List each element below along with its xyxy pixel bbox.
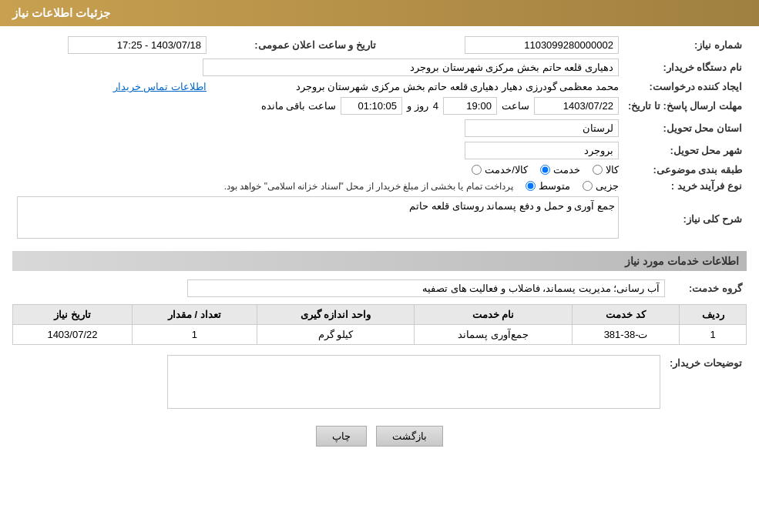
category-label: طبقه بندی موضوعی: bbox=[623, 162, 747, 178]
page-header: جزئیات اطلاعات نیاز bbox=[0, 0, 759, 26]
need-description-label: شرح کلی نیاز: bbox=[623, 194, 747, 243]
service-group-label: گروه خدمت: bbox=[670, 277, 747, 299]
services-table: ردیف کد خدمت نام خدمت واحد اندازه گیری ت… bbox=[12, 304, 747, 345]
deadline-label: مهلت ارسال پاسخ: تا تاریخ: bbox=[623, 95, 747, 117]
khadamat-label: خدمت bbox=[553, 164, 580, 176]
row-city: شهر محل تحویل: bbox=[12, 139, 747, 162]
radio-jozvi: جزیی bbox=[583, 180, 619, 192]
purchase-type-label: نوع فرآیند خرید : bbox=[623, 178, 747, 194]
kala-label: کالا bbox=[606, 164, 619, 176]
deadline-remaining-input[interactable] bbox=[341, 97, 402, 115]
city-input[interactable] bbox=[465, 142, 619, 159]
radio-kala-input[interactable] bbox=[593, 165, 603, 175]
cell-row-num: 1 bbox=[680, 325, 747, 345]
radio-kala: کالا bbox=[593, 164, 619, 176]
kala-khadamat-label: کالا/خدمت bbox=[485, 164, 528, 176]
purchase-type-note: پرداخت تمام یا بخشی از مبلغ خریدار از مح… bbox=[224, 181, 513, 192]
deadline-date-input[interactable] bbox=[534, 97, 619, 115]
page-wrapper: جزئیات اطلاعات نیاز شماره نیاز: تاریخ و … bbox=[0, 0, 759, 532]
main-content: شماره نیاز: تاریخ و ساعت اعلان عمومی: نا… bbox=[0, 26, 759, 462]
creator-value: محمد معظمی گودرزی دهیار دهیاری قلعه حاتم… bbox=[296, 81, 619, 92]
info-table: شماره نیاز: تاریخ و ساعت اعلان عمومی: نا… bbox=[12, 34, 747, 243]
row-buyer-station: نام دستگاه خریدار: bbox=[12, 56, 747, 79]
row-province: استان محل تحویل: bbox=[12, 117, 747, 139]
deadline-time-label: ساعت bbox=[502, 100, 529, 112]
services-table-header: ردیف کد خدمت نام خدمت واحد اندازه گیری ت… bbox=[13, 305, 747, 325]
category-radio-group: کالا خدمت کالا/خدمت bbox=[17, 164, 619, 176]
radio-kala-khadamat-input[interactable] bbox=[472, 165, 482, 175]
row-need-number: شماره نیاز: تاریخ و ساعت اعلان عمومی: bbox=[12, 34, 747, 56]
province-input[interactable] bbox=[465, 119, 619, 137]
deadline-days: 4 bbox=[433, 100, 438, 112]
button-bar: بازگشت چاپ bbox=[12, 426, 747, 447]
deadline-row: ساعت 4 روز و ساعت باقی مانده bbox=[17, 97, 619, 115]
deadline-remaining-label: ساعت باقی مانده bbox=[261, 100, 336, 112]
province-label: استان محل تحویل: bbox=[623, 117, 747, 139]
col-qty: تعداد / مقدار bbox=[132, 305, 257, 325]
buyer-station-label: نام دستگاه خریدار: bbox=[623, 56, 747, 79]
col-unit: واحد اندازه گیری bbox=[257, 305, 414, 325]
row-creator: ایجاد کننده درخواست: محمد معظمی گودرزی د… bbox=[12, 79, 747, 95]
buyer-notes-textarea[interactable] bbox=[167, 355, 660, 409]
print-button[interactable]: چاپ bbox=[316, 426, 367, 447]
radio-motevaset-input[interactable] bbox=[526, 181, 536, 191]
buyer-notes-table: توضیحات خریدار: bbox=[12, 353, 747, 413]
need-number-input[interactable] bbox=[465, 36, 619, 54]
row-category: طبقه بندی موضوعی: کالا خدمت bbox=[12, 162, 747, 178]
need-description-textarea[interactable]: جمع آوری و حمل و دفع پسماند روستای قلعه … bbox=[17, 196, 619, 239]
services-section-title: اطلاعات خدمات مورد نیاز bbox=[12, 251, 747, 271]
col-code: کد خدمت bbox=[572, 305, 679, 325]
row-buyer-notes: توضیحات خریدار: bbox=[12, 353, 747, 413]
page-title: جزئیات اطلاعات نیاز bbox=[12, 6, 110, 19]
creator-label: ایجاد کننده درخواست: bbox=[623, 79, 747, 95]
purchase-type-group: جزیی متوسط پرداخت تمام یا بخشی از مبلغ خ… bbox=[17, 180, 619, 192]
contact-link[interactable]: اطلاعات تماس خریدار bbox=[113, 81, 207, 92]
row-purchase-type: نوع فرآیند خرید : جزیی متوسط پرداخت bbox=[12, 178, 747, 194]
cell-code: ت-38-381 bbox=[572, 325, 679, 345]
service-group-input[interactable] bbox=[187, 279, 665, 297]
col-name: نام خدمت bbox=[415, 305, 573, 325]
row-deadline: مهلت ارسال پاسخ: تا تاریخ: ساعت 4 روز و … bbox=[12, 95, 747, 117]
radio-kala-khadamat: کالا/خدمت bbox=[472, 164, 528, 176]
radio-motevaset: متوسط bbox=[526, 180, 570, 192]
cell-name: جمع‌آوری پسماند bbox=[415, 325, 573, 345]
radio-khadamat-input[interactable] bbox=[540, 165, 550, 175]
announce-datetime-input[interactable] bbox=[68, 36, 207, 54]
back-button[interactable]: بازگشت bbox=[376, 426, 443, 447]
col-row-num: ردیف bbox=[680, 305, 747, 325]
table-row: 1 ت-38-381 جمع‌آوری پسماند کیلو گرم 1 14… bbox=[13, 325, 747, 345]
radio-khadamat: خدمت bbox=[540, 164, 580, 176]
row-need-description: شرح کلی نیاز: جمع آوری و حمل و دفع پسمان… bbox=[12, 194, 747, 243]
announce-datetime-label: تاریخ و ساعت اعلان عمومی: bbox=[211, 34, 381, 56]
cell-unit: کیلو گرم bbox=[257, 325, 414, 345]
radio-jozvi-input[interactable] bbox=[583, 181, 593, 191]
row-service-group: گروه خدمت: bbox=[12, 277, 747, 299]
deadline-days-label: روز و bbox=[407, 100, 428, 112]
cell-qty: 1 bbox=[132, 325, 257, 345]
jozvi-label: جزیی bbox=[596, 180, 619, 192]
deadline-time-input[interactable] bbox=[443, 97, 497, 115]
need-number-label: شماره نیاز: bbox=[623, 34, 747, 56]
motevaset-label: متوسط bbox=[539, 180, 570, 192]
buyer-station-input[interactable] bbox=[203, 59, 619, 76]
col-date: تاریخ نیاز bbox=[13, 305, 133, 325]
city-label: شهر محل تحویل: bbox=[623, 139, 747, 162]
cell-date: 1403/07/22 bbox=[13, 325, 133, 345]
buyer-notes-label: توضیحات خریدار: bbox=[665, 353, 747, 413]
service-group-table: گروه خدمت: bbox=[12, 277, 747, 299]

How to complete this task:
The expected result is a copy of each line in the records where "پاسخ" appears.

Written reply:
deadline-label: مهلت ارسال پاسخ: تا تاریخ: bbox=[623, 95, 747, 117]
row-deadline: مهلت ارسال پاسخ: تا تاریخ: ساعت 4 روز و … bbox=[12, 95, 747, 117]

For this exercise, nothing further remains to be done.